EXERCISE DESCRIPTION: Give every entry below again, exactly as written, and skip the images.

TASK INPUT:
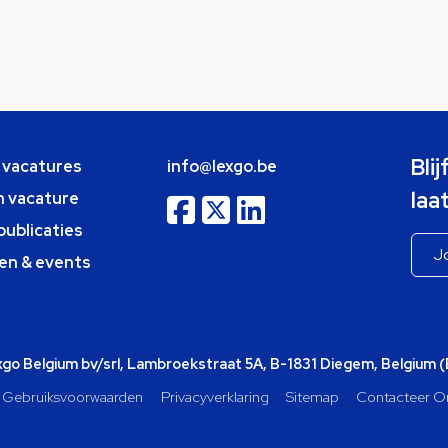
Bli
e vacatures
info@lexgo.be
laa
n vacature
publicaties
en & events
o Belgium bv/srl, Lambroekstraat 5A, B-1831 Diegem, Belgium 
Gebruiksvoorwaarden
Privacyverklaring
Sitemap
Contacteer O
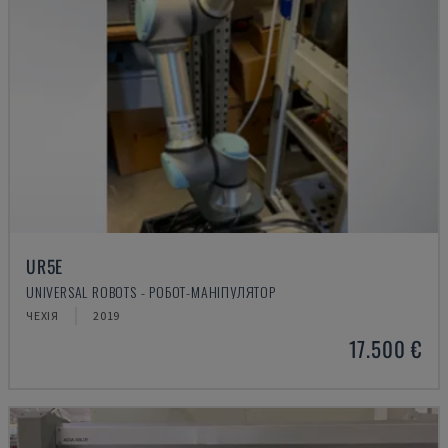
UR5E
UNIVERSAL ROBOTS - РОБОТ-МАНІПУЛЯТОР
ЧЕХІЯ
2019
17.500 €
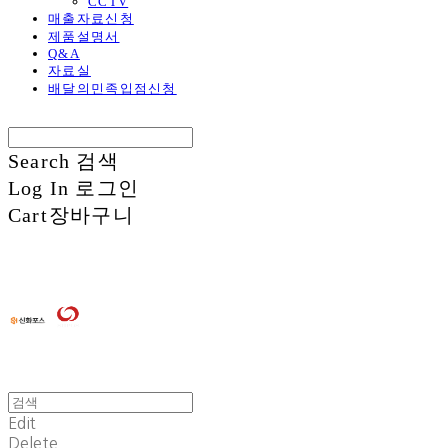
CCTV
매출자료신청
제품설명서
Q&A
자료실
배달의민족입점신청
Search
검색
Log In
로그인
Cart
장바구니
Edit
Delete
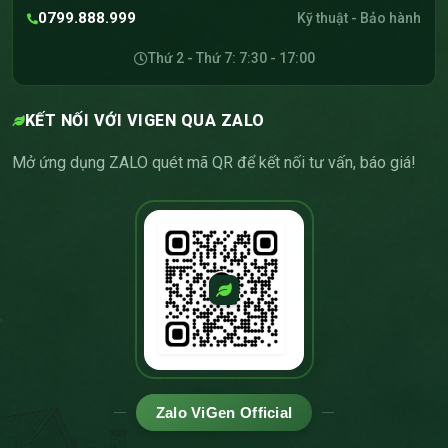
0799.888.999
Kỹ thuật - Bảo hành
Thứ 2 - Thứ 7: 7:30 - 17:00
KẾT NỐI VỚI VIGEN QUA ZALO
Mở ứng dụng ZALO quét mã QR để kết nối tư vấn, báo giá!
Zalo ViGen Official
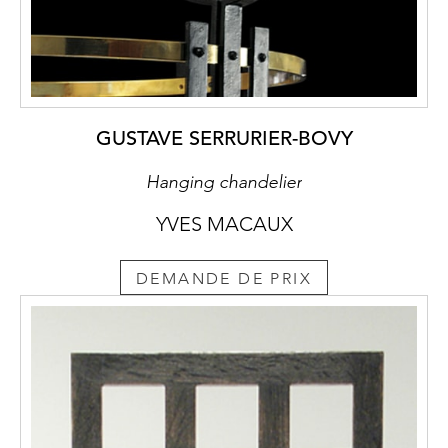
GUSTAVE SERRURIER-BOVY
Hanging chandelier
YVES MACAUX
DEMANDE DE PRIX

WRITTEN ANSWER:
Bli
e vacatures
info@lexgo.be
laa
n vacature
publicaties
en & events
o Belgium bv/srl, Lambroekstraat 5A, B-1831 Diegem, Belgium 
Gebruiksvoorwaarden
Privacyverklaring
Sitemap
Contacteer O
UR5E
UNIVERSAL ROBOTS - РОБОТ-МАНІПУЛЯТОР
ЧЕХІЯ
2019
17.500 €
CCTV
매출자료신청
제품설명서
Q&A
자료실
배달의민족입점신청
Search
검색
Log In
로그인
Cart
장바구니
Edit
Delete
0799.888.999
Kỹ thuật - Bảo hành
Thứ 2 - Thứ 7: 7:30 - 17:00
KẾT NỐI VỚI VIGEN QUA ZALO
Mở ứng dụng ZALO quét mã QR để kết nối tư vấn, báo giá!
Zalo ViGen Official
GUSTAVE SERRURIER-BOVY
Hanging chandelier
YVES MACAUX
DEMANDE DE PRIX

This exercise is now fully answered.